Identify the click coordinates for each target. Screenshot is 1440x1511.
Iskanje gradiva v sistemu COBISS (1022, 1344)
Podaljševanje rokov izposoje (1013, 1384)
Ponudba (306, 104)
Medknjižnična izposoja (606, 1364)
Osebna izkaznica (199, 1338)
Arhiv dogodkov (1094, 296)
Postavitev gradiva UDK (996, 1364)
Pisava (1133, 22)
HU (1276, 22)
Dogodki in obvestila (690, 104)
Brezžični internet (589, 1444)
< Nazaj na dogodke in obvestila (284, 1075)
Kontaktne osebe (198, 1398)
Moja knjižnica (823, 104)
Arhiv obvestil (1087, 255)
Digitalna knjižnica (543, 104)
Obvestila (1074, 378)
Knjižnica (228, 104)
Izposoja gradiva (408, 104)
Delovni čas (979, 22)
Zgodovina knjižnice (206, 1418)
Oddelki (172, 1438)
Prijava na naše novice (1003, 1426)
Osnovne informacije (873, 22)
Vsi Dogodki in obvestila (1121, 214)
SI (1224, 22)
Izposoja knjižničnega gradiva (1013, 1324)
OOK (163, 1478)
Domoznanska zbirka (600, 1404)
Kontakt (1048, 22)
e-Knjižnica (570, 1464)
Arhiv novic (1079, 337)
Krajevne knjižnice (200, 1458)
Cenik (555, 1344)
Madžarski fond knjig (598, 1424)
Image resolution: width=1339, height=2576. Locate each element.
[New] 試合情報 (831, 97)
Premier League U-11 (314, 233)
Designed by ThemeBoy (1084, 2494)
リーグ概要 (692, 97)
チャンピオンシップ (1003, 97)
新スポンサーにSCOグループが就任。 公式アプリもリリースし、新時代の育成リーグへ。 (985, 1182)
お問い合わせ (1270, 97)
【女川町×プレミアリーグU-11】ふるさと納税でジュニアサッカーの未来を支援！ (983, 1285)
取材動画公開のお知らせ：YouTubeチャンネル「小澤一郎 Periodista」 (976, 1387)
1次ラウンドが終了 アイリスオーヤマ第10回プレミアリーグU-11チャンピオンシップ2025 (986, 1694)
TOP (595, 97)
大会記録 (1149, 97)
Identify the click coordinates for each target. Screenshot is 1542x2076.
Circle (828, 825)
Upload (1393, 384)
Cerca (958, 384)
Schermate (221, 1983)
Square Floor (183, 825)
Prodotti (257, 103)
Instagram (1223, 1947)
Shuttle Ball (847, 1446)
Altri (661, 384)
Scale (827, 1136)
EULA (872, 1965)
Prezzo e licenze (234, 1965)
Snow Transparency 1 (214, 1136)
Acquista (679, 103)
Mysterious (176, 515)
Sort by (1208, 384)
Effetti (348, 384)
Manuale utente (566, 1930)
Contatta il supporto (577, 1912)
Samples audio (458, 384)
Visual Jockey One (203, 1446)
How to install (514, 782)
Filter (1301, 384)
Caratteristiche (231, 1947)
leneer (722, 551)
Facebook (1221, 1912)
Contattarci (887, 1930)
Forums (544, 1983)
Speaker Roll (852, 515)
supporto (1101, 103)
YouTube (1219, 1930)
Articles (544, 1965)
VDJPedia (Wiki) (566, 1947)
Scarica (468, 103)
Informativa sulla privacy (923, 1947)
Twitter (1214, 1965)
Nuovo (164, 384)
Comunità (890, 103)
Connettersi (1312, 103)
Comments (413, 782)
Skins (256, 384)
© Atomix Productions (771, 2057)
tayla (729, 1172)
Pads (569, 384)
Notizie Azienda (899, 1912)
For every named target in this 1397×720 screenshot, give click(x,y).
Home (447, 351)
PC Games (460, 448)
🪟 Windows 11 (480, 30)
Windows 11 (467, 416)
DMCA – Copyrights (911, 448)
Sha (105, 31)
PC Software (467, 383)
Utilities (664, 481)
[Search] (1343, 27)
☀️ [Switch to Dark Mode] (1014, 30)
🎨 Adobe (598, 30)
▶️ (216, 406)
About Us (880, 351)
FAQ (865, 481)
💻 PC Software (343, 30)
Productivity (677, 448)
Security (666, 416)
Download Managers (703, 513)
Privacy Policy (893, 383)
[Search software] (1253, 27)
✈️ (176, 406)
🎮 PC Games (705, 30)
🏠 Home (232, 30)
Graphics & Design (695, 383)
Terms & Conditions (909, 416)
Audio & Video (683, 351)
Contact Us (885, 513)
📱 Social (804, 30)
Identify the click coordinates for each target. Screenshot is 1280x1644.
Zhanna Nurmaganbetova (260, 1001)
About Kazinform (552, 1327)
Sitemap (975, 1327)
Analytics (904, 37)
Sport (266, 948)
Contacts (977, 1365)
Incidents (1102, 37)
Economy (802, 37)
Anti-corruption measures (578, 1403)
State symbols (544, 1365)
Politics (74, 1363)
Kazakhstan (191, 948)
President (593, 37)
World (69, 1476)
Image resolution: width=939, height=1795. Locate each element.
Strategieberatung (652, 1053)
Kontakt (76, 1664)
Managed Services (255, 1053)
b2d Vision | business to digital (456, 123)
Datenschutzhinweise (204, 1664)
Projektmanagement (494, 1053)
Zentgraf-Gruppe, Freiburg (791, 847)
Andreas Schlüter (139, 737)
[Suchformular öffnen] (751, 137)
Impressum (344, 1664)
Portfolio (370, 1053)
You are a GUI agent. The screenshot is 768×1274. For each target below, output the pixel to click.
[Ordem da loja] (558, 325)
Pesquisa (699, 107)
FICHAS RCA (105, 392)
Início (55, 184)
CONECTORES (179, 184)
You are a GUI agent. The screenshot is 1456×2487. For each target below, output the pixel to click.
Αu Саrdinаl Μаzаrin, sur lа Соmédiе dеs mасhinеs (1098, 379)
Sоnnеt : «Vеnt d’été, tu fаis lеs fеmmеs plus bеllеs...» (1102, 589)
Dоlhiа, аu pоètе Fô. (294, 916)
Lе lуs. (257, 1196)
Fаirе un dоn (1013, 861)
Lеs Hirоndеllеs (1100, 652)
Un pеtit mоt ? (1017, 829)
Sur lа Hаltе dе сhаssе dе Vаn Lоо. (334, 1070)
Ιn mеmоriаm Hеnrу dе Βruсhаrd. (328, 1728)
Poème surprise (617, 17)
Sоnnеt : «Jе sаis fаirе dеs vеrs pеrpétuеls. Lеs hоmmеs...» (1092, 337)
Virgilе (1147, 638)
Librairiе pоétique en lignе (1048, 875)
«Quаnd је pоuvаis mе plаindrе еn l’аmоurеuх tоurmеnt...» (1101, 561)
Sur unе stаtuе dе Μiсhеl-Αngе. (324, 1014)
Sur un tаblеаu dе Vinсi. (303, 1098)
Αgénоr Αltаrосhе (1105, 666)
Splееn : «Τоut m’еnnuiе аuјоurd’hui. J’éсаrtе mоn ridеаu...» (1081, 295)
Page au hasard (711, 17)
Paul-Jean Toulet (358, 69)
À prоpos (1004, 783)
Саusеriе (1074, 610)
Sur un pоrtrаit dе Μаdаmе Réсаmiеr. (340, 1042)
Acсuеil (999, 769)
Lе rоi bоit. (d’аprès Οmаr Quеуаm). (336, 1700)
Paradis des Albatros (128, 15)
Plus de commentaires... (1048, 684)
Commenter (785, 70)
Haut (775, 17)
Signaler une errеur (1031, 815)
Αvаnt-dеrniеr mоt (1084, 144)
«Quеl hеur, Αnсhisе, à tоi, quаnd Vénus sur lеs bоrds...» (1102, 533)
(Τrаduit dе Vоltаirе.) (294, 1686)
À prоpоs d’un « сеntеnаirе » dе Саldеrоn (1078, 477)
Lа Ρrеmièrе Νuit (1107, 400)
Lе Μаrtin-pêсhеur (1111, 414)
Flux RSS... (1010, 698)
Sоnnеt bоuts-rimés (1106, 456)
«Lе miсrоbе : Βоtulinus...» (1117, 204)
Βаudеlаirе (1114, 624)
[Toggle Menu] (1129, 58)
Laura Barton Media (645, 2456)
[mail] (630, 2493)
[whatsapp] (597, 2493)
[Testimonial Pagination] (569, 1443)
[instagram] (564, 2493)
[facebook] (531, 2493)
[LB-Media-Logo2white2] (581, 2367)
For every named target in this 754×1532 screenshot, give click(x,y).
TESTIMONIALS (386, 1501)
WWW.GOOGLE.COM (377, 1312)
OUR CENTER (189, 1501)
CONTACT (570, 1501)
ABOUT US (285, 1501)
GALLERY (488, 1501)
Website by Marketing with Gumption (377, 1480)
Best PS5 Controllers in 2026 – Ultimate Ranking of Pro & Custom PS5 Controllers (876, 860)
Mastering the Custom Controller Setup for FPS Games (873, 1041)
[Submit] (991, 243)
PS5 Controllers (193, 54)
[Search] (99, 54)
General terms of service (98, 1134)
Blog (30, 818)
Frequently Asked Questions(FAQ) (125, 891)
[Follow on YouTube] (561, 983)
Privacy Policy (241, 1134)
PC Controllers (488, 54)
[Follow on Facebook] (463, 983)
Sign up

:::

» Work request: Return exactly the lines above from the line that has "Graphics & Design (695, 383)" through the line that has "World (69, 1476)", inclusive, and nothing else.

» Output for this exercise:
Graphics & Design (695, 383)
Terms & Conditions (909, 416)
Audio & Video (683, 351)
Contact Us (885, 513)
📱 Social (804, 30)
Identify the click coordinates for each target. Screenshot is 1280x1644.
Zhanna Nurmaganbetova (260, 1001)
About Kazinform (552, 1327)
Sitemap (975, 1327)
Analytics (904, 37)
Sport (266, 948)
Contacts (977, 1365)
Incidents (1102, 37)
Economy (802, 37)
Anti-corruption measures (578, 1403)
State symbols (544, 1365)
Politics (74, 1363)
Kazakhstan (191, 948)
President (593, 37)
World (69, 1476)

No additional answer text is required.